Son fiancé n’était guère plus âgé qu’elle. Chaque soir il venait l’attendre à la sortie et tous deux ne tenaient pas plus de place qu’un seul sur le trottoir.

Maintenant elle vidait les casiers et brossait les planches. De temps en temps, elle lançait un paquet en l’air et le rattrapait comme une balle, ou bien elle s’amusait à déformer les noms des clientes en faisant des révérences aux mannequins. C’étaient surtout Mmes  Belauzaud et Pellofy qui recevaient ses compliments.

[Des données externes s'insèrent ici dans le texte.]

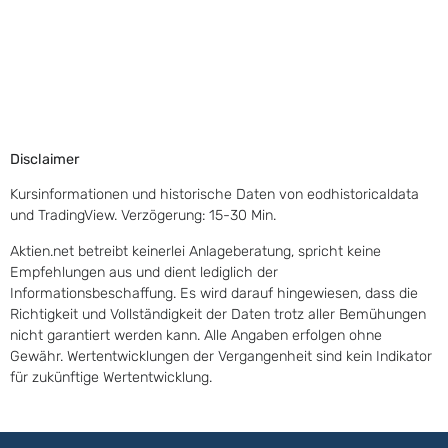
Disclaimer
Kursinformationen und historische Daten von eodhistoricaldata
und TradingView. Verzögerung: 15-30 Min.
Aktien.net betreibt keinerlei Anlageberatung, spricht keine
Empfehlungen aus und dient lediglich der
Informationsbeschaffung. Es wird darauf hingewiesen, dass die
Richtigkeit und Vollständigkeit der Daten trotz aller Bemühungen
nicht garantiert werden kann. Alle Angaben erfolgen ohne
Gewähr. Wertentwicklungen der Vergangenheit sind kein Indikator
für zukünftige Wertentwicklung.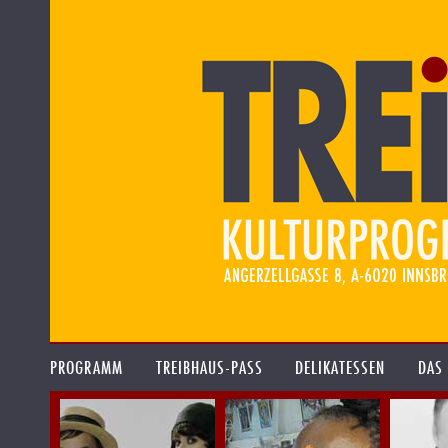
PROGRAMM
TREIBHAUS-PASS
DELIKATESSEN
DAS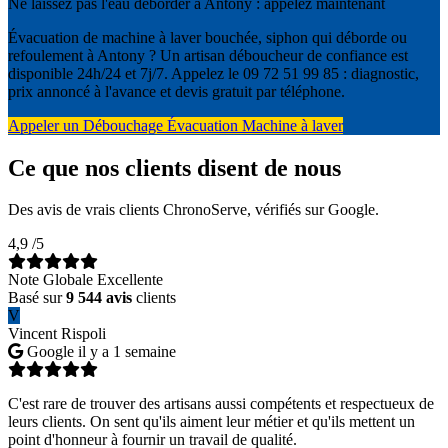
Ne laissez pas l'eau déborder à Antony : appelez maintenant
Évacuation de machine à laver bouchée, siphon qui déborde ou
refoulement à Antony ? Un artisan déboucheur de confiance est
disponible 24h/24 et 7j/7. Appelez le 09 72 51 99 85 : diagnostic,
prix annoncé à l'avance et devis gratuit par téléphone.
Appeler un Débouchage Évacuation Machine à laver
Ce que nos clients disent de nous
Des avis de vrais clients ChronoServe, vérifiés sur Google.
4,9
/5
Note Globale Excellente
Basé sur
9 544 avis
clients
V
Vincent Rispoli
Google
il y a 1 semaine
C'est rare de trouver des artisans aussi compétents et respectueux de
leurs clients. On sent qu'ils aiment leur métier et qu'ils mettent un
point d'honneur à fournir un travail de qualité.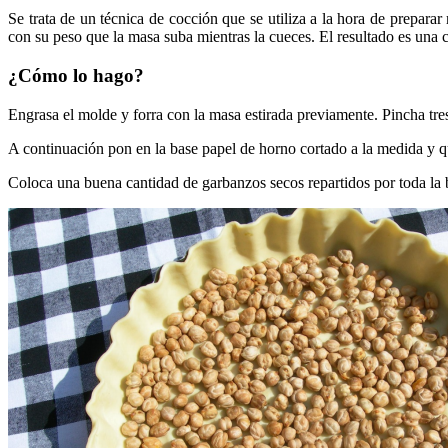
Se trata de un técnica de cocción que se utiliza a la hora de preparar
con su peso que la masa suba mientras la cueces. El resultado es una c
¿Cómo lo hago?
Engrasa el molde y forra con la masa estirada previamente. Pincha tres
A continuación pon en la base papel de horno cortado a la medida y q
Coloca una buena cantidad de garbanzos secos repartidos por toda la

Elle s’inclinait très bas en prenant un air ravi :

— Bonjour, Madame Bel-oiseau.

— Bonjour, Madame Pelle à feu.

Les rires s’échappaient tous ensemble par la fenêtre, et les maçons d’en face levaient la tête pour voir d’où ils sortaient.

J’étais la dernière venue dans la maison.

J’y étais entrée peu de temps avant la morte-saison d’été, et quoique toutes se fussent montrées bonnes camarades pour moi, une timidité m’empêchait de prendre part à leur gaîté. Cependant, depuis que j’étais à Paris, c’était le premier atelier où je me sentais à l’aise. La voix querelleuse du patron ne m’effrayait guère, et la douceur de sa femme me donnait une grande tranquillité.